4 Books that will make you Crave Madness

The Savage Detectives

Of these four books that will force you to crave madness, The Savage Detectives is the only one originally written in Spanish. Authored by Roberto Bolaño, a Chilean novelist who immigrated to Mexico, The Savage Detectives is a vicious and beautiful look into the lives of Mexican counter/culture poets, or Visceral Realists. The book follows these poets as they obsess, nearly toward self-termination, over truth and beauty, travel the world and sell drugs. Lots of drugs. The book is one part fictional diary and three parts fictional oral history and every word and paragraph were labored over with intensity.

This book is also remarkable for having an excellent English translation by Natasha Wimmer which stressed on the beauty of Bolaño’s language as much as possible without losing clarity or plot. The Savage Detectives is a much read.

Fear and Loathing in Las Vegas

This list would be remiss without Hunter S. Thompson’s seminal tribute to feverish irresponsibility. Fear and Loathing in Las Vegas leaps the line between manic nightmare to profound American introspection often and seamlessly. The most frightening aspect of Thompson’s prose is the very real possibility that the maniac was often the sanest person in his misadventures. This is the first novel length work of his that fully embraced the “Gonzo stylings” that he would become so infamous birthing, and it is by far one of his most entertaining.
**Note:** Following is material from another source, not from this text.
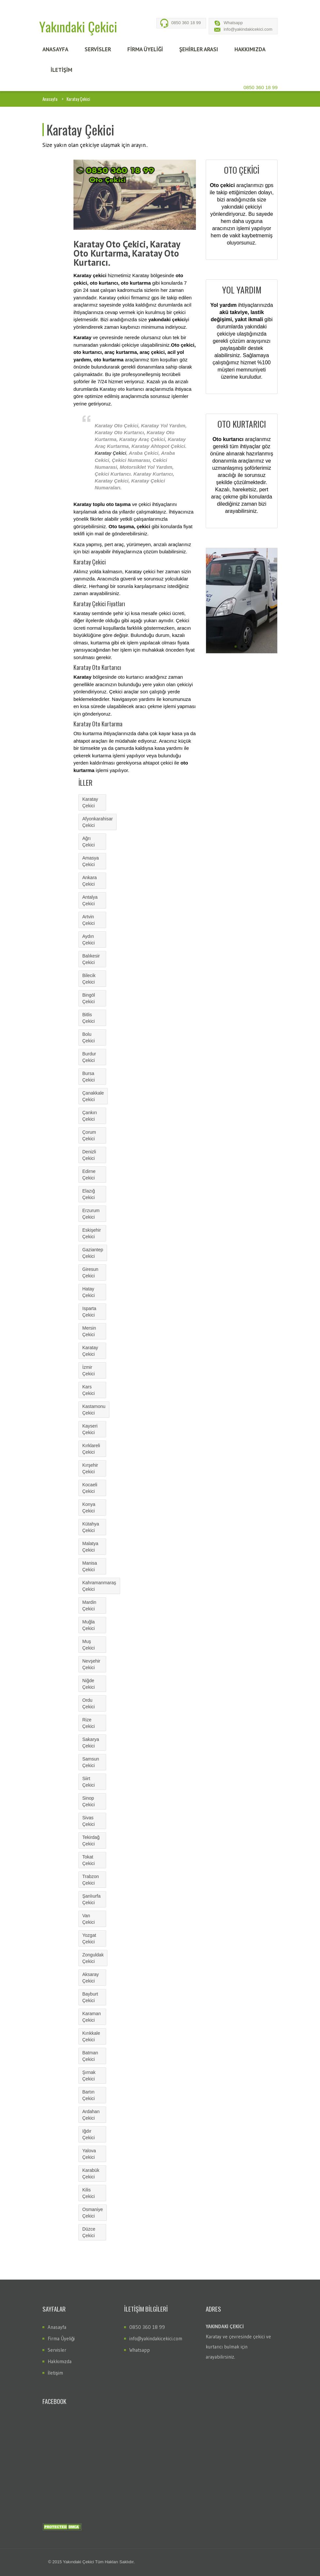 The image size is (320, 2576). I want to click on Bartın Çekici, so click(88, 2095).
Critics would say that Fear and loathing in Las Vegas was little more than Thompson’s (sometimes poor) remembering of a drug fueled binge in Las Vegas… And they would be absolutely right. Fear and Loathing in Las Vegas is a case were the storyteller matters more than the story, and in this rare occasion it works perfectly. Come for the bleeding insanity and the wonderfully hateful prose, then get the hell out of Dodge!

Post Office

Like Thompson’s Fear and loathing in las Vegas, Charles Bukowski’s breakthrough novel, Post Office is a thinly veiled memoir. It follows “Chinaski’s” life through his time working as a postman in the 1950’s. The reader is first met with an internal memo of the United States Postal service reminding its employees that they are the face of the government and that as such they must meet certain standards of civility. The next 200 pages is an example of every instance where this memo was ignored to the fullest and is dedicated “to nobody”. Mail is thrown away, Chinaski is drunk all of the time, and every reprehensible action is pleasurable to read.
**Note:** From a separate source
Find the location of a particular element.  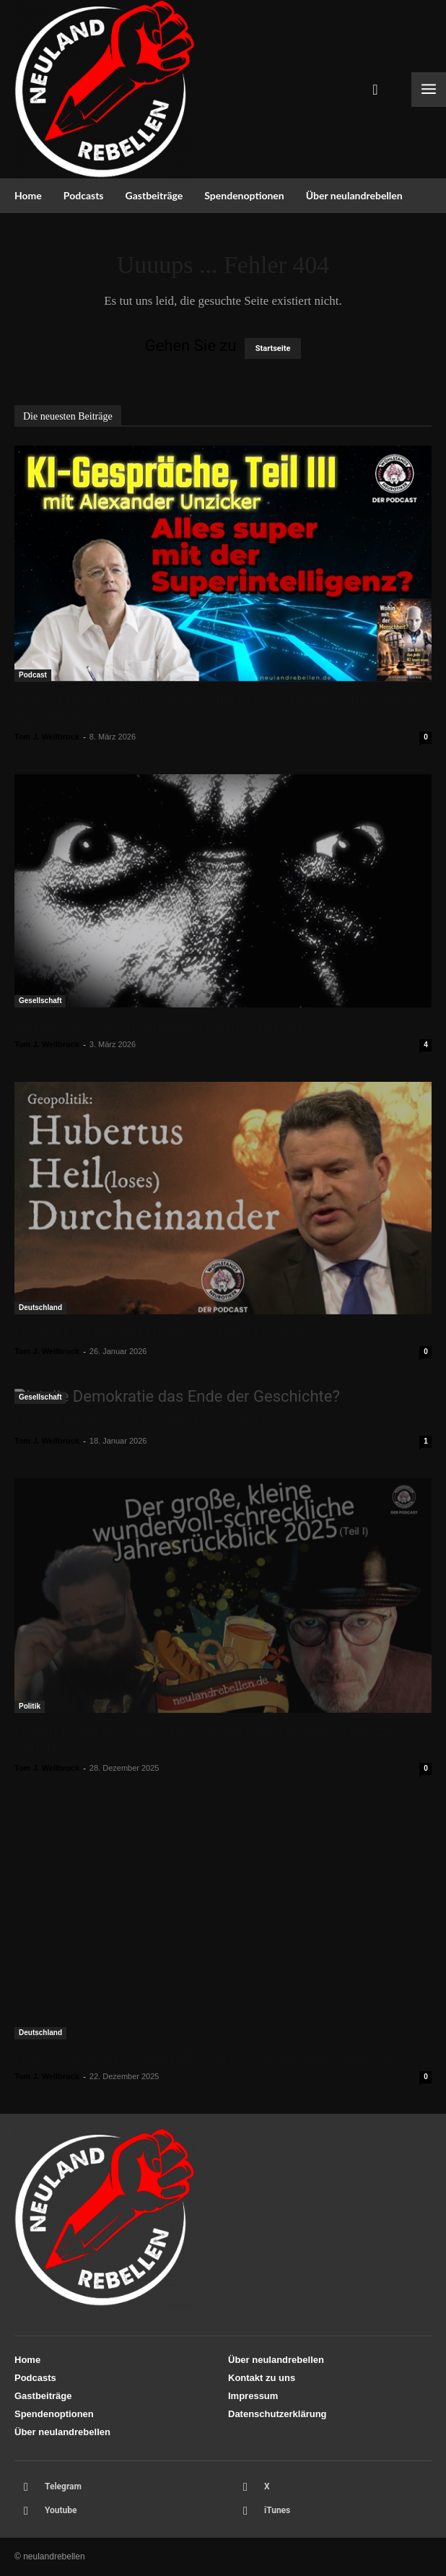

Youtube is located at coordinates (61, 2510).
At no time does the author offer excuse, justification, or apology for the crimes against man and God that are committed on a page. Everything is delivered “as a matter of fact”, and it is there that the charm of the book lives. Unlike Bolaño or Thompson, Bukowski looks for no greater meaning or truth behind his chemical abuse or sins. They happened. Read about it.

Fight Club

Chuck Palahniuk’s Fight Club is a noir beauty about self-destruction, nihilism, and love. This last part is easy to gloss over, given the almost manifesto like ramblings of the book’s antagonist, Tyler Durden, and the brutal depictions of self harm and desperate loathing. At its heart, Fight Club is a romance. It is a romance between the novel’s Marla Singer, the narrator, and it is a romance to embracing the abyss when truth is out to lunch.

Palahniuk describes grime like poetry, and his prose does not blink when it discovers darker shades of bleakness. It is a requiem to a modern generation of the lost, and its jet fueled plot keeps the reader moving ever forward at breakneck speed, even at its most introspective moments. “The first rule of Fight Club is–” Well, you should just read it.